## What you are asked to do
All entries below are to be reproduced precisely as they stand, without the pictures.

## Records drawn from a dataset
━━━━━━
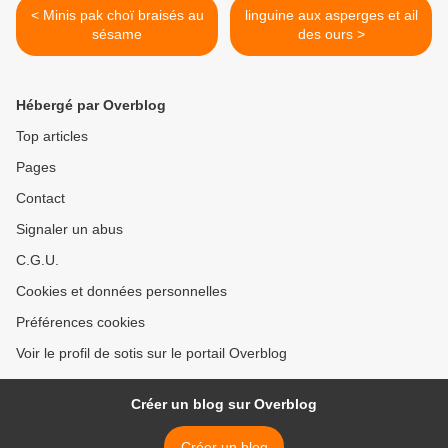
< Minis pak choï braisés au
linguine aux asperges et ail
sésame
des ours >
Hébergé par Overblog
Top articles
Pages
Contact
Signaler un abus
C.G.U.
Cookies et données personnelles
Préférences cookies
Voir le profil de sotis sur le portail Overblog
Créer un blog sur Overblog
Créer un blog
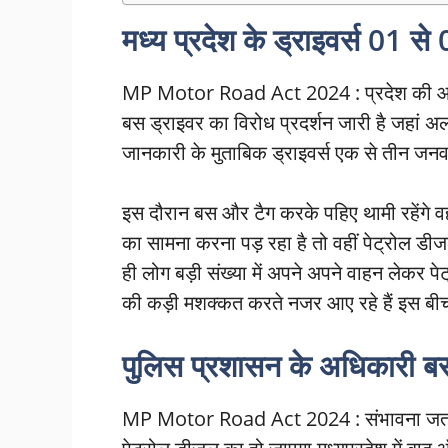
मध्य प्रदेश के ड्राइवर्स 01 स
MP Motor Road Act 2024 : प्रदेश की आर्थ
बस ड्राइवर का विरोध प्रदर्शन जारी है जहां 
जानकारी के मुताबिक ड्राइवर्स एक से तीन जनव
इस दौरान बस और टैग करके पहिए थामी रहेंगे वही
का सामना करना पड़ रहा है तो वहीं पेट्रोल डीजल
ही लोग बड़ी संख्या में अपने अपने वाहन लेकर पेट
की कड़ी मशक्कत करते नजर आए रहे हैं इस बीच 
पुलिस प्रशासन के अधिकारी 
MP Motor Road Act 2024 : संभावना जताई 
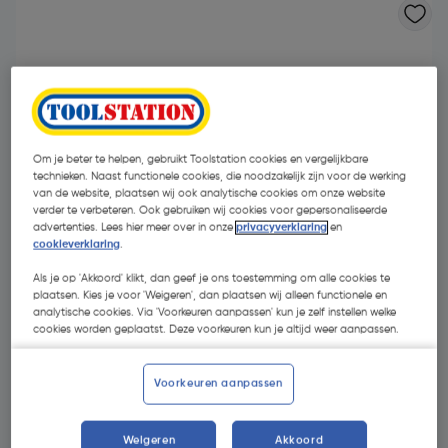
Om je beter te helpen, gebruikt Toolstation cookies en vergelijkbare
technieken. Naast functionele cookies, die noodzakelijk zijn voor de werking
van de website, plaatsen wij ook analytische cookies om onze website
verder te verbeteren. Ook gebruiken wij cookies voor gepersonaliseerde
advertenties. Lees hier meer over in onze
privacyverklaring
en
cookieverklaring
.
Als je op 'Akkoord' klikt, dan geef je ons toestemming om alle cookies te
plaatsen. Kies je voor 'Weigeren', dan plaatsen wij alleen functionele en
analytische cookies. Via 'Voorkeuren aanpassen' kun je zelf instellen welke
cookies worden geplaatst. Deze voorkeuren kun je altijd weer aanpassen.
€ 1,82
| Excl. btw € 1,50
Voorkeuren aanpassen
Kies productvariant
(1)
Weigeren
Akkoord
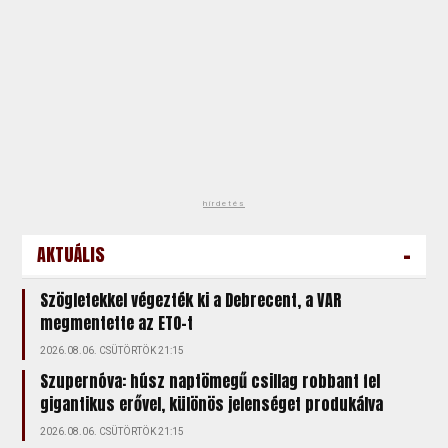
hirdetés
-
AKTUÁLIS
Szögletekkel végezték ki a Debrecent, a VAR
megmentette az ETO-t
2026.08.06. CSÜTÖRTÖK 21:15
Szupernóva: húsz naptömegű csillag robbant fel
gigantikus erővel, különös jelenséget produkálva
2026.08.06. CSÜTÖRTÖK 21:15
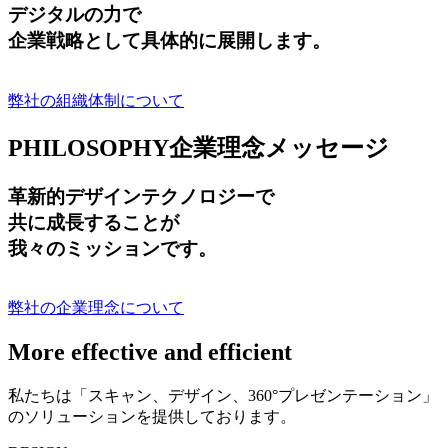
デジタルの力で
企業戦略として具体的に展開します。
弊社の組織体制について
PHILOSOPHY
企業理念メッセージ
革新的デザインテクノロジーで
共に成長する
ことが
我々のミッションです。
弊社の企業理念について
More effective and efficient
私たちは「スキャン、デザイン、360°プレゼンテーション」
のソリューションを提供しております。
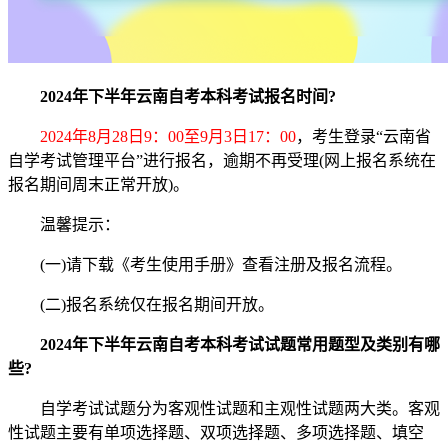
2024年下半年云南自考本科考试报名时间?
2024年8月28日9：00至9月3日17：00
，考生登录“云南省
自学考试管理平台”进行报名，逾期不再受理(网上报名系统在
报名期间周末正常开放)。
温馨提示：
(一)请下载《考生使用手册》查看注册及报名流程。
(二)报名系统仅在报名期间开放。
2024年下半年云南自考本科考试试题常用题型及类别有哪
些?
自学考试试题分为客观性试题和主观性试题两大类。客观
性试题主要有单项选择题、双项选择题、多项选择题、填空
━━━━━━
## Answer box
< Minis pak choï braisés au
linguine aux asperges et ail
sésame
des ours >
Hébergé par Overblog
Top articles
Pages
Contact
Signaler un abus
C.G.U.
Cookies et données personnelles
Préférences cookies
Voir le profil de sotis sur le portail Overblog
Créer un blog sur Overblog
Créer un blog
मध्य प्रदेश के ड्राइवर्स 01 स
MP Motor Road Act 2024 : प्रदेश की आर्थ
बस ड्राइवर का विरोध प्रदर्शन जारी है जहां 
जानकारी के मुताबिक ड्राइवर्स एक से तीन जनव
इस दौरान बस और टैग करके पहिए थामी रहेंगे वही
का सामना करना पड़ रहा है तो वहीं पेट्रोल डीजल
ही लोग बड़ी संख्या में अपने अपने वाहन लेकर पेट
की कड़ी मशक्कत करते नजर आए रहे हैं इस बीच 
पुलिस प्रशासन के अधिकारी 
MP Motor Road Act 2024 : संभावना जताई 
Om je beter te helpen, gebruikt Toolstation cookies en vergelijkbare
technieken. Naast functionele cookies, die noodzakelijk zijn voor de werking
van de website, plaatsen wij ook analytische cookies om onze website
verder te verbeteren. Ook gebruiken wij cookies voor gepersonaliseerde
advertenties. Lees hier meer over in onze
privacyverklaring
en
cookieverklaring
.
Als je op 'Akkoord' klikt, dan geef je ons toestemming om alle cookies te
plaatsen. Kies je voor 'Weigeren', dan plaatsen wij alleen functionele en
analytische cookies. Via 'Voorkeuren aanpassen' kun je zelf instellen welke
cookies worden geplaatst. Deze voorkeuren kun je altijd weer aanpassen.
€ 1,82
| Excl. btw € 1,50
Voorkeuren aanpassen
Kies productvariant
(1)
Weigeren
Akkoord
hirdetés
-
AKTUÁLIS
Szögletekkel végezték ki a Debrecent, a VAR
megmentette az ETO-t
2026.08.06. CSÜTÖRTÖK 21:15
Szupernóva: húsz naptömegű csillag robbant fel
gigantikus erővel, különös jelenséget produkálva
2026.08.06. CSÜTÖRTÖK 21:15
デジタルの力で
企業戦略として具体的に展開します。
弊社の組織体制について
PHILOSOPHY
企業理念メッセージ
革新的デザインテクノロジーで
共に成長する
ことが
我々のミッションです。
弊社の企業理念について
More effective and efficient
私たちは「スキャン、デザイン、360°プレゼンテーション」
のソリューションを提供しております。
2024年下半年云南自考本科考试报名时间?
2024年8月28日9：00至9月3日17：00
，考生登录“云南省
自学考试管理平台”进行报名，逾期不再受理(网上报名系统在
报名期间周末正常开放)。
温馨提示：
(一)请下载《考生使用手册》查看注册及报名流程。
(二)报名系统仅在报名期间开放。
2024年下半年云南自考本科考试试题常用题型及类别有哪
些?
自学考试试题分为客观性试题和主观性试题两大类。客观
性试题主要有单项选择题、双项选择题、多项选择题、填空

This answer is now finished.